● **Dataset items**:

══════════════════════════════

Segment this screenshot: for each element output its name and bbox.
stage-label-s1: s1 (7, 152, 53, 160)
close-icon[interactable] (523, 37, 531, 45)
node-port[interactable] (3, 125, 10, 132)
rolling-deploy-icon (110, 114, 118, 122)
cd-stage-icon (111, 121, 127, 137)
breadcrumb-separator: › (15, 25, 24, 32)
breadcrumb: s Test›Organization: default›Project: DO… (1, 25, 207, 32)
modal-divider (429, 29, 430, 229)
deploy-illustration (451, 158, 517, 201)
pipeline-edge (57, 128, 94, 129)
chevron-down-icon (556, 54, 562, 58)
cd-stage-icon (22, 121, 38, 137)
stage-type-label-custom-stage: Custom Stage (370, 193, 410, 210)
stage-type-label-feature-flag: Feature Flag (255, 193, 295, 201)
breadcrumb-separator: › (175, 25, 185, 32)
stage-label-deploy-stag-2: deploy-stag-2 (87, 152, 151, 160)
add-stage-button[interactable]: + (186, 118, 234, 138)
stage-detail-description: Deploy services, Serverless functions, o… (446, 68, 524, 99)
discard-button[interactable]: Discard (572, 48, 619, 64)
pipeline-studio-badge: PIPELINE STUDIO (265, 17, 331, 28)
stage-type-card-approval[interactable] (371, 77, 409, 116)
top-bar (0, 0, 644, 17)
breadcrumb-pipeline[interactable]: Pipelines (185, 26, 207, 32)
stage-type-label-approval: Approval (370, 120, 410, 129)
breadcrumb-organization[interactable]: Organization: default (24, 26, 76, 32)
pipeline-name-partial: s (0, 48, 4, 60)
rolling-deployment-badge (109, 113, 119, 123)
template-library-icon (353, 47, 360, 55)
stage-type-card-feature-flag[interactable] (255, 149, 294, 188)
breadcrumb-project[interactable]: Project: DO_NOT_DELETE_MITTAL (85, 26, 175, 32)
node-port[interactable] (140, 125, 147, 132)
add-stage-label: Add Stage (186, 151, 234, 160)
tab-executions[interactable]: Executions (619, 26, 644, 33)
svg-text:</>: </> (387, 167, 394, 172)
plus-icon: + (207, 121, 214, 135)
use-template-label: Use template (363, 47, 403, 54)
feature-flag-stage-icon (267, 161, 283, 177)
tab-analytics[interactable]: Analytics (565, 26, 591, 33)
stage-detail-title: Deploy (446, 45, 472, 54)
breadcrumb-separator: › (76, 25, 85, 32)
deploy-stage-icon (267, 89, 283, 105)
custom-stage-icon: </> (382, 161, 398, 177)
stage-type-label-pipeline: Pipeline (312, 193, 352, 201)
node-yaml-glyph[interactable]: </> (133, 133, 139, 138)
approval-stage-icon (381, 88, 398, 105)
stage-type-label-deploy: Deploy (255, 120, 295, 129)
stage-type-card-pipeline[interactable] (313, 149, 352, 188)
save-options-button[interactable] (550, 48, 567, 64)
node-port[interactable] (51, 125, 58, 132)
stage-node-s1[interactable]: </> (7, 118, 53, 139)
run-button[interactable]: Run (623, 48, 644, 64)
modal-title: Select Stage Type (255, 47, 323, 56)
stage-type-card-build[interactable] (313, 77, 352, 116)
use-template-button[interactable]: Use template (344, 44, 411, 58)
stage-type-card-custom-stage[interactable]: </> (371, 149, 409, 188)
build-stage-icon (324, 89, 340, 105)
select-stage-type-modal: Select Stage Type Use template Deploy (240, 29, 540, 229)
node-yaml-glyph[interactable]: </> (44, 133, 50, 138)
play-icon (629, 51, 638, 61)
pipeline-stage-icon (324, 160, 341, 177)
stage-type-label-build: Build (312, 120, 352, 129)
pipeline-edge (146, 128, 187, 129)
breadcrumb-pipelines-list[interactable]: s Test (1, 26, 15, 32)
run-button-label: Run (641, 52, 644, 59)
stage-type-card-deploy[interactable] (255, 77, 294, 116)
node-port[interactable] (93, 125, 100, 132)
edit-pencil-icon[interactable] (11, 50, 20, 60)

══════════════════════════════

● **YOUR INSTRUCTIONS**: The records above are to be set down again exactly as written.

● **RESPONSE TO THIS EXERCISE**:
Segment this screenshot: for each element output its name and bbox.
stage-label-s1: s1 (7, 152, 53, 160)
close-icon[interactable] (523, 37, 531, 45)
node-port[interactable] (3, 125, 10, 132)
rolling-deploy-icon (110, 114, 118, 122)
cd-stage-icon (111, 121, 127, 137)
breadcrumb-separator: › (15, 25, 24, 32)
breadcrumb: s Test›Organization: default›Project: DO… (1, 25, 207, 32)
modal-divider (429, 29, 430, 229)
deploy-illustration (451, 158, 517, 201)
pipeline-edge (57, 128, 94, 129)
chevron-down-icon (556, 54, 562, 58)
cd-stage-icon (22, 121, 38, 137)
stage-type-label-custom-stage: Custom Stage (370, 193, 410, 210)
stage-type-label-feature-flag: Feature Flag (255, 193, 295, 201)
breadcrumb-separator: › (175, 25, 185, 32)
stage-label-deploy-stag-2: deploy-stag-2 (87, 152, 151, 160)
add-stage-button[interactable]: + (186, 118, 234, 138)
stage-detail-description: Deploy services, Serverless functions, o… (446, 68, 524, 99)
discard-button[interactable]: Discard (572, 48, 619, 64)
pipeline-studio-badge: PIPELINE STUDIO (265, 17, 331, 28)
stage-type-card-approval[interactable] (371, 77, 409, 116)
top-bar (0, 0, 644, 17)
breadcrumb-pipeline[interactable]: Pipelines (185, 26, 207, 32)
stage-type-label-approval: Approval (370, 120, 410, 129)
breadcrumb-organization[interactable]: Organization: default (24, 26, 76, 32)
pipeline-name-partial: s (0, 48, 4, 60)
rolling-deployment-badge (109, 113, 119, 123)
template-library-icon (353, 47, 360, 55)
stage-type-card-feature-flag[interactable] (255, 149, 294, 188)
breadcrumb-project[interactable]: Project: DO_NOT_DELETE_MITTAL (85, 26, 175, 32)
node-port[interactable] (140, 125, 147, 132)
add-stage-label: Add Stage (186, 151, 234, 160)
tab-executions[interactable]: Executions (619, 26, 644, 33)
svg-text:</>: </> (387, 167, 394, 172)
plus-icon: + (207, 121, 214, 135)
use-template-label: Use template (363, 47, 403, 54)
feature-flag-stage-icon (267, 161, 283, 177)
tab-analytics[interactable]: Analytics (565, 26, 591, 33)
stage-detail-title: Deploy (446, 45, 472, 54)
breadcrumb-separator: › (76, 25, 85, 32)
deploy-stage-icon (267, 89, 283, 105)
custom-stage-icon: </> (382, 161, 398, 177)
stage-type-label-pipeline: Pipeline (312, 193, 352, 201)
node-yaml-glyph[interactable]: </> (133, 133, 139, 138)
approval-stage-icon (381, 88, 398, 105)
stage-type-label-deploy: Deploy (255, 120, 295, 129)
stage-type-card-pipeline[interactable] (313, 149, 352, 188)
save-options-button[interactable] (550, 48, 567, 64)
node-port[interactable] (51, 125, 58, 132)
stage-node-s1[interactable]: </> (7, 118, 53, 139)
run-button[interactable]: Run (623, 48, 644, 64)
modal-title: Select Stage Type (255, 47, 323, 56)
stage-type-card-build[interactable] (313, 77, 352, 116)
use-template-button[interactable]: Use template (344, 44, 411, 58)
stage-type-card-custom-stage[interactable]: </> (371, 149, 409, 188)
build-stage-icon (324, 89, 340, 105)
select-stage-type-modal: Select Stage Type Use template Deploy (240, 29, 540, 229)
node-yaml-glyph[interactable]: </> (44, 133, 50, 138)
play-icon (629, 51, 638, 61)
pipeline-stage-icon (324, 160, 341, 177)
stage-type-label-build: Build (312, 120, 352, 129)
pipeline-edge (146, 128, 187, 129)
breadcrumb-pipelines-list[interactable]: s Test (1, 26, 15, 32)
run-button-label: Run (641, 52, 644, 59)
stage-type-card-deploy[interactable] (255, 77, 294, 116)
node-port[interactable] (93, 125, 100, 132)
edit-pencil-icon[interactable] (11, 50, 20, 60)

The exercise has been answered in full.